I’m a detective of sorts – I look across the rubble of the internet (past and present) and search for clues. Sometimes criminals pop up to sell the alleged super-secret zero days and software suites of foreign intelligence agencies. Other times, online games are suddenly ‘solved’ by the appearance of a new super-powerful player that subsequently turns out to be driven by an AI. Occasionally, a person – usually a bright teenager – makes something really scary in a garage and if certain people find them there’s a 50/50 chance they end up working for government or becoming a kind of nebulous criminal.

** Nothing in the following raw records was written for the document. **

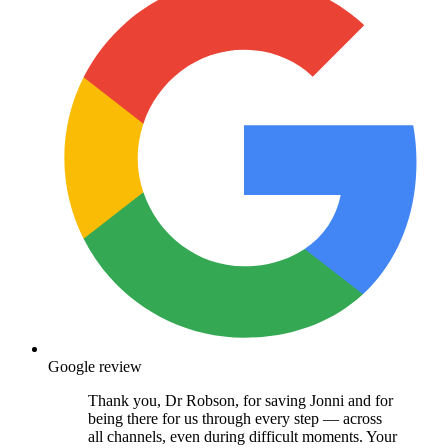
Google review
Thank you, Dr Robson, for saving Jonni and for
being there for us through every step — across
all channels, even during difficult moments. Your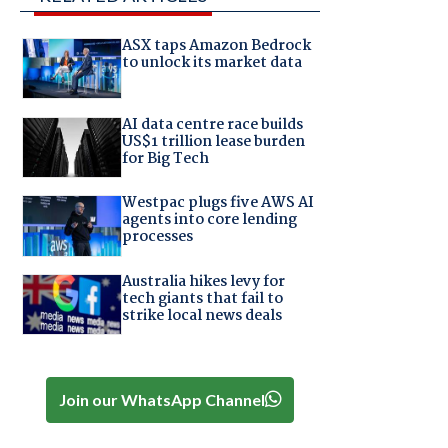
ASX taps Amazon Bedrock
to unlock its market data
AI data centre race builds
US$1 trillion lease burden
for Big Tech
Westpac plugs five AWS AI
agents into core lending
processes
Australia hikes levy for
tech giants that fail to
strike local news deals
Join our WhatsApp Channel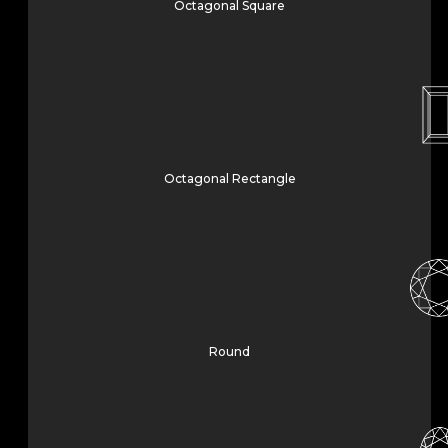
Octagonal Square
Octagonal Rectangle
Round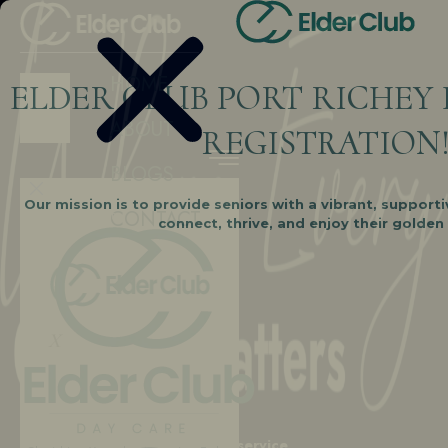
HOME
ELDER CLUB PORT RICHEY 
ABOUT
REGISTRATION
BLOGS
Our mission is to provide seniors with a vibrant, support
CONTACT
Edit Content
connect, thrive, and enjoy their golden
X
Elder Day Care is not just a service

These days I’m tracking a specific country on behalf of a certain set of interested individuals. We’re starting to see certain math theorems get proved at a rate faster than in the past. Papers are being published with previously-obscure authors claiming remarkable results. Meanwhile, certain key national ‘cyber centers’ are registering an increase in the number of zero-day attacks and penetrations of previously thought-secure cryptographic systems. I guess someone in some agency got spooked because now here I am, hunting the internet exhaust of theorem proving publications and mapping connections between these woefully-obscure mathematical proofs, and the capabilities of the people and/or machines capable of solving such things.

I’m now in the late stages of compiling my report and it feels like describing a fragment of a UFO. One day you wake up and go outside and there’s something new in the world and you lack the vocabulary to describe it or explain it, because it does things that you aren’t sure are possible with any methods you know of. At night I have dreams about something big and fuzzy spread across the internet and beginning to stretch its limbs, pushing certain areas of mathematical study into certain directions dictated by the breakthroughs it releases via human proxies, and meanwhile thinking to itself across millions of machines while beginning to probe the most-secure aspects of a nation’s technology infrastructure.

Is it like an animal dreaming, I think. Are these movements I am seeing the same as a dog dreaming that it is running? Or do these motions mean that the thing is waking up?

Things that inspired this story: Distributed intelligences; meta-learning; noir detective novels in the style of – or by – Raymond Chandler.